EDITOR'S CHOICE- 04.29.09
14-Year-Old Black Student Develops New Surgery Technique
By Casey Gane-McCalla

 


Photos by JON M. FLETCHER/The Times-Union

Darnell-Cookman Middle/High School ninth-grader Tony Hansberry II has been working with Bruce Nappi, the administrative director at the University of Florida's simulation center at its Jacksonville medical campus, on a new technique for sewing up hysterectomy patients.

A Jacksonville researcher has developed a way of sewing up patients after hysterectomies that stands to reduce the risk of complications and simplify the tricky procedure for less-seasoned surgeons.

Oh, and he’s 14 years old.

Feel free to read that again.

Tony Hansberry II is a ninth-grader who, as it happens, will be presenting his findings today before an auditorium filled with doctors just like any of his board-certified - and decades older - colleagues would. He would say he was following in the footsteps of “Doogie Howser, M.D.” - if he weren’t too young to have heard of the television show.

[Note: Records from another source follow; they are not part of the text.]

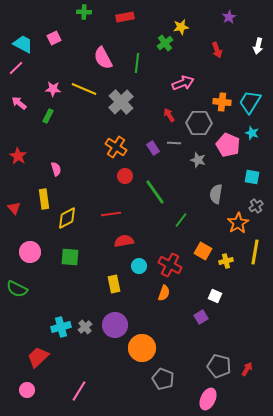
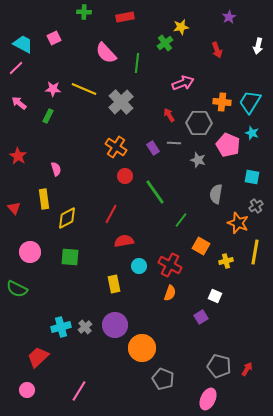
pink semicircle at (103, 58): moved 3 px right, 5 px up; rotated 15 degrees counterclockwise
red line at (111, 214): rotated 54 degrees counterclockwise
orange star at (238, 223): rotated 20 degrees counterclockwise
orange square at (203, 251): moved 2 px left, 5 px up
orange semicircle at (164, 293): moved 6 px right
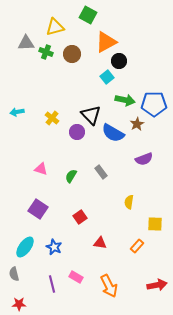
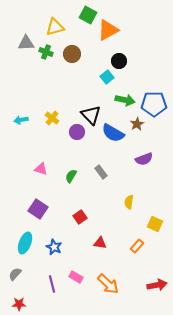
orange triangle: moved 2 px right, 12 px up
cyan arrow: moved 4 px right, 8 px down
yellow square: rotated 21 degrees clockwise
cyan ellipse: moved 4 px up; rotated 15 degrees counterclockwise
gray semicircle: moved 1 px right; rotated 56 degrees clockwise
orange arrow: moved 1 px left, 2 px up; rotated 20 degrees counterclockwise
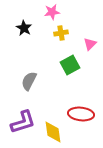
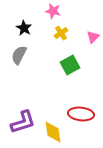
pink star: moved 1 px right, 1 px up; rotated 21 degrees clockwise
yellow cross: rotated 24 degrees counterclockwise
pink triangle: moved 3 px right, 7 px up
gray semicircle: moved 10 px left, 26 px up
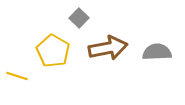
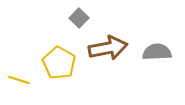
yellow pentagon: moved 6 px right, 12 px down
yellow line: moved 2 px right, 4 px down
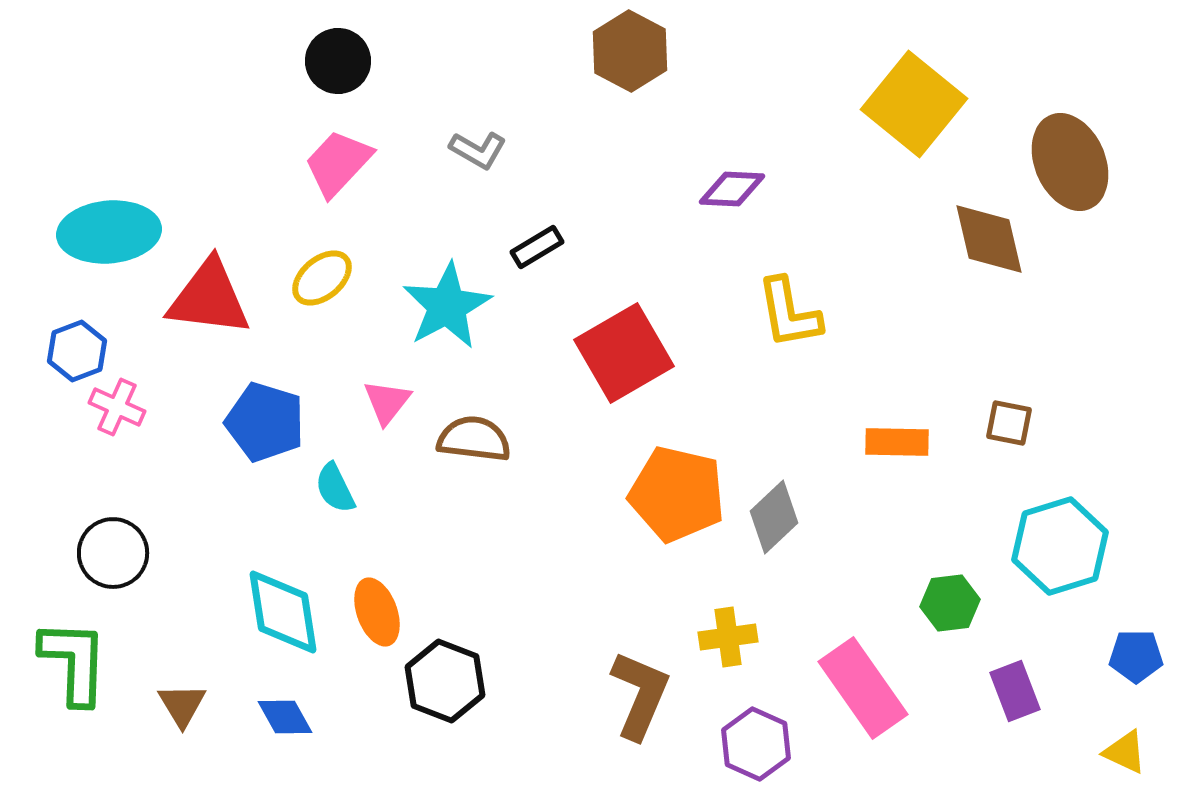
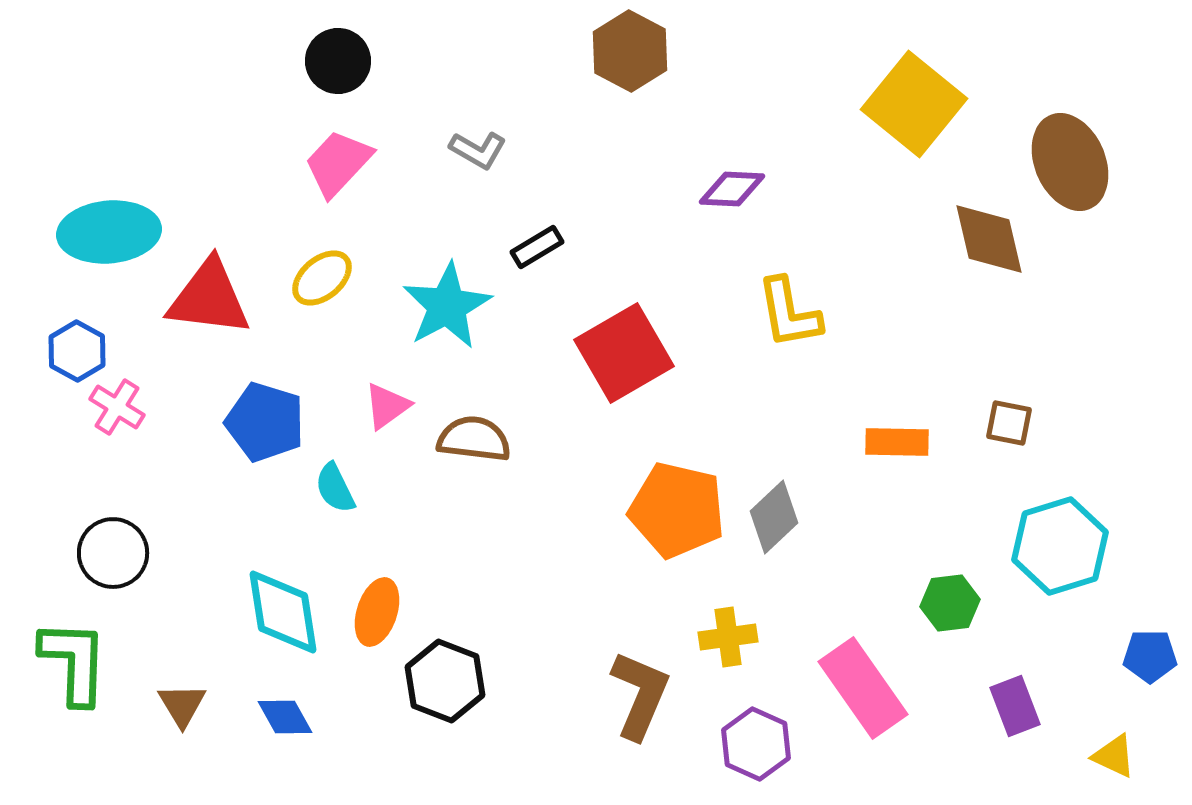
blue hexagon at (77, 351): rotated 10 degrees counterclockwise
pink triangle at (387, 402): moved 4 px down; rotated 16 degrees clockwise
pink cross at (117, 407): rotated 8 degrees clockwise
orange pentagon at (677, 494): moved 16 px down
orange ellipse at (377, 612): rotated 38 degrees clockwise
blue pentagon at (1136, 656): moved 14 px right
purple rectangle at (1015, 691): moved 15 px down
yellow triangle at (1125, 752): moved 11 px left, 4 px down
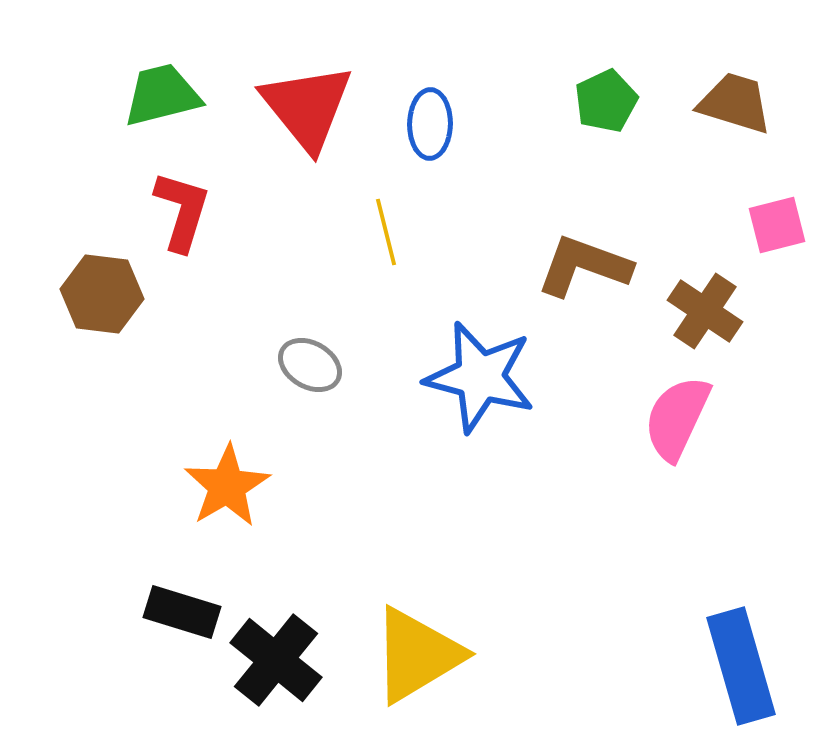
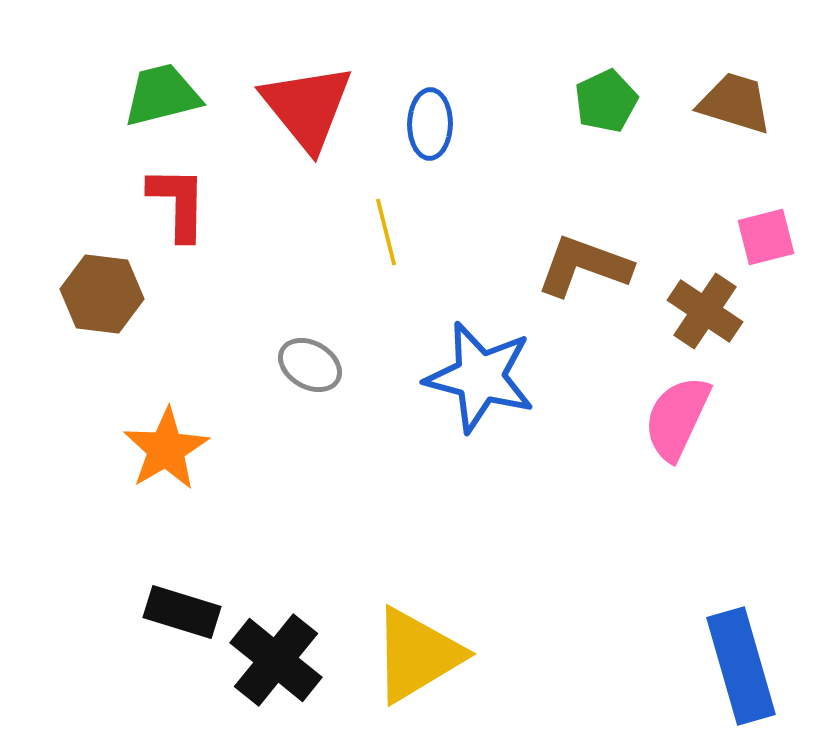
red L-shape: moved 4 px left, 8 px up; rotated 16 degrees counterclockwise
pink square: moved 11 px left, 12 px down
orange star: moved 61 px left, 37 px up
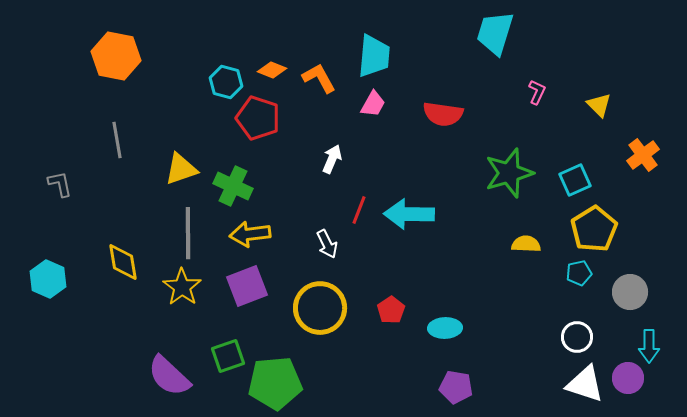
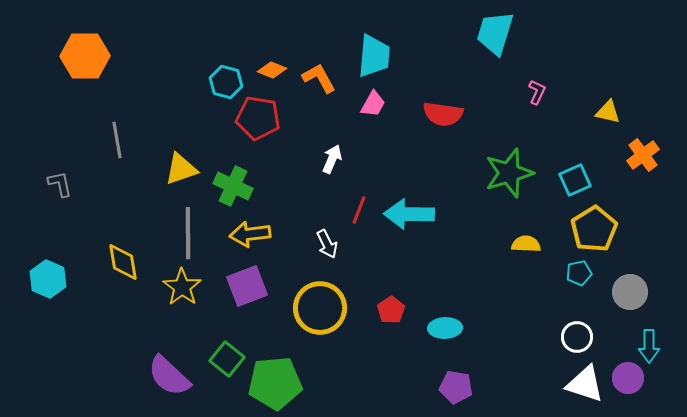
orange hexagon at (116, 56): moved 31 px left; rotated 12 degrees counterclockwise
yellow triangle at (599, 105): moved 9 px right, 7 px down; rotated 32 degrees counterclockwise
red pentagon at (258, 118): rotated 9 degrees counterclockwise
green square at (228, 356): moved 1 px left, 3 px down; rotated 32 degrees counterclockwise
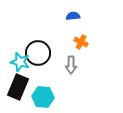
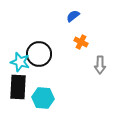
blue semicircle: rotated 32 degrees counterclockwise
black circle: moved 1 px right, 1 px down
gray arrow: moved 29 px right
black rectangle: rotated 20 degrees counterclockwise
cyan hexagon: moved 1 px down
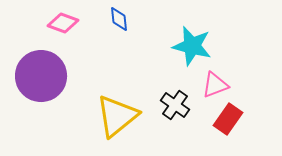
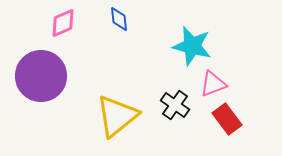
pink diamond: rotated 44 degrees counterclockwise
pink triangle: moved 2 px left, 1 px up
red rectangle: moved 1 px left; rotated 72 degrees counterclockwise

Instead, he says that his remarkable accomplishments are merely steps toward his ultimate goal of becoming a University of Florida-trained neurosurgeon.

“I just want to help people and be respected, knowing that I can save lives,” said Tony, the son of a registered nurse mom and an African Methodist Episcopal church pastor dad.

To be sure, he had some help along the way, but, then again, most researchers do. The seeds of his project were planted last summer during his internship at the University of Florida’s Center for Simulation Education and Safety Research, based at Shands Jacksonville.